El amor, ya sea 30 años después del lanzamiento del disco más exitoso, o 10 años después del último gran show en Uruguay, o apenas un año después de una aparición casi en solitario y todavía pandémica, se le nota en el cuerpo a Fito Paéz cuando pisa el escenario del Antel Arena. Se presenta a los saltos, eufórico desde el vamos, dispuesto a ofrecer el corazón y todo lo demás. “Qué hermoso estar en casa otra vez. Vamos a hacer de esta una noche hermosa”, propone.

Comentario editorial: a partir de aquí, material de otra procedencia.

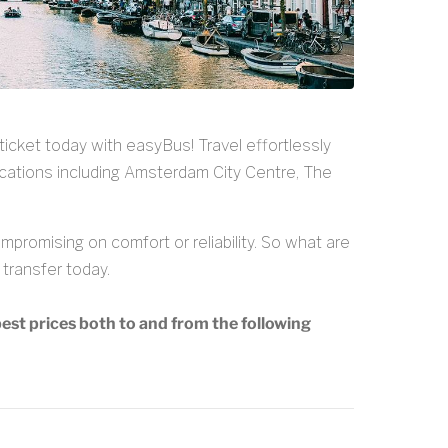
ticket today with easyBus! Travel effortlessly
cations including Amsterdam City Centre, The
promising on comfort or reliability. So what are
transfer today.
est prices both to and from the following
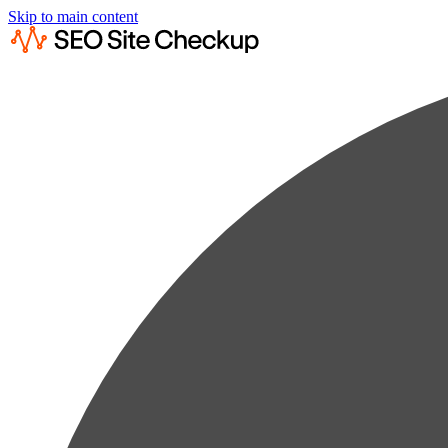
Skip to main content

“El disco va de pe a pa, entero”, anuncia entonces, y desea “buena suerte” a los músicos que lo acompañan a lo largo del escenario. Entre ellos, Diego Olivero en bajo, Gastón Baremberg en batería, Juan Absatz en teclados y coros, Juani Agüero en guitarra, Vandera en guitarra y coros, y Emme (Mariela Vitale) en voz y coros. Todos visten en tonos de negro; Paez, de blanco.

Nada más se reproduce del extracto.